WASHINGTON (5/28/08)--Officials with the Credit Union National Association (CUNA) and some credit unions are happy to see that the pace of credit union conversions to mutual savings banks are slowing down, an American Banker article reported Tuesday.
Because credit union members have become more educated, switching charters has become more difficult, the article noted.
"The more disclosure there is, the more people seem to be against conversion," said Eric Richard, CUNA executive vice president and general counsel. "I really believe that the system was stacked in favor of management. It's less so now than it was before."
Bucky Sebastian, CEO of the $2.1 billion asset Tampa, Fla.-based GTE FCU and head of the National Center for Member Trust, Raleigh, N.C., nixes the idea that credit unions convert so they can better compete, the article said.

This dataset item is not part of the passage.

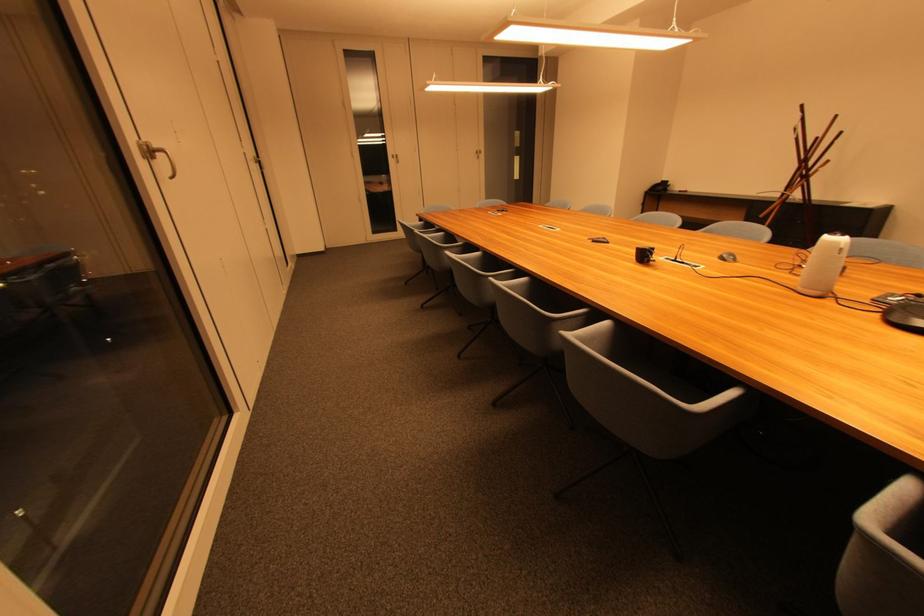 Image resolution: width=924 pixels, height=616 pixels. What are the coordinates of `white cabinet handle` in the screenshot? It's located at (259, 163). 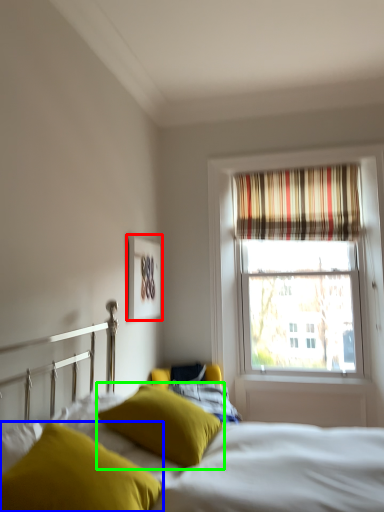 Question: Estimate the real-world distances between objects in this image. Which object is closer to picture frame (highlighted by a red box), pillow (highlighted by a blue box) or pillow (highlighted by a green box)?

Choices:
 (A) pillow
 (B) pillow

Answer: (B)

The actual motivation behind the majority of conversions is greed, Sebastian told the American Banker.
Top executives and directors--not rank and file credit union members--are the ones who realize profits when converting credit unions become stock companies, Sebastian continued.
The credit union industry wants to maintain the status quo with the National Credit Union Administration setting the rules, because easing restrictions against conversions would only diminish the strength of the credit union movement, the article noted.

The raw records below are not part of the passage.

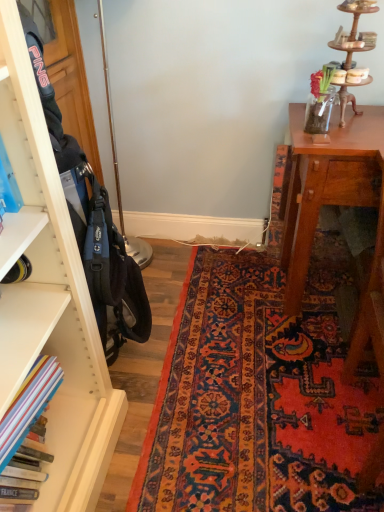 Question: Should I look upward or downward to see hardcover books at left?

Choices:
 (A) down
 (B) up

Answer: (A)

Question: Is the surface of carpet with intricate patterns at center in direct contact with hardcover books at left?

Choices:
 (A) no
 (B) yes

Answer: (A)

Question: Is carpet with intricate patterns at center bigger than hardcover books at left?

Choices:
 (A) no
 (B) yes

Answer: (B)

Question: From the image's perspective, is carpet with intricate patterns at center located above hardcover books at left?

Choices:
 (A) yes
 (B) no

Answer: (A)

Question: Can you confirm if carpet with intricate patterns at center is taller than hardcover books at left?

Choices:
 (A) yes
 (B) no

Answer: (B)

Question: Can you confirm if carpet with intricate patterns at center is smaller than hardcover books at left?

Choices:
 (A) yes
 (B) no

Answer: (B)

Question: Does carpet with intricate patterns at center lie behind hardcover books at left?

Choices:
 (A) yes
 (B) no

Answer: (A)

Question: From a real-world perspective, is hardcover books at left positioned under carpet with intricate patterns at center based on gravity?

Choices:
 (A) yes
 (B) no

Answer: (B)

Question: Can you confirm if hardcover books at left is bigger than carpet with intricate patterns at center?

Choices:
 (A) yes
 (B) no

Answer: (B)

Question: Considering the relative positions of hardcover books at left and carpet with intricate patterns at center in the image provided, is hardcover books at left to the right of carpet with intricate patterns at center from the viewer's perspective?

Choices:
 (A) no
 (B) yes

Answer: (A)

Question: Considering the relative sizes of hardcover books at left and carpet with intricate patterns at center in the image provided, is hardcover books at left taller than carpet with intricate patterns at center?

Choices:
 (A) yes
 (B) no

Answer: (A)

Question: Can you confirm if hardcover books at left is smaller than carpet with intricate patterns at center?

Choices:
 (A) no
 (B) yes

Answer: (B)

Question: Is hardcover books at left at the left side of carpet with intricate patterns at center?

Choices:
 (A) no
 (B) yes

Answer: (B)

Question: From a real-world perspective, relative to hardcover books at left, is carpet with intricate patterns at center vertically above or below?

Choices:
 (A) below
 (B) above

Answer: (A)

"Those of us who have been in the credit union movement and have a very strong affinity for it would tell you that the issue is all about the membership and the ownership structure," Tom Dorety, CUNA chairman and CEO of the $6 billion asset Tampa, Fla.-based Suncoast FCU, told American Banker.
"At the end of the day, [if conversion] becomes something that is routine and easy, it certainly weakens the entire credit union system," Dorety concluded.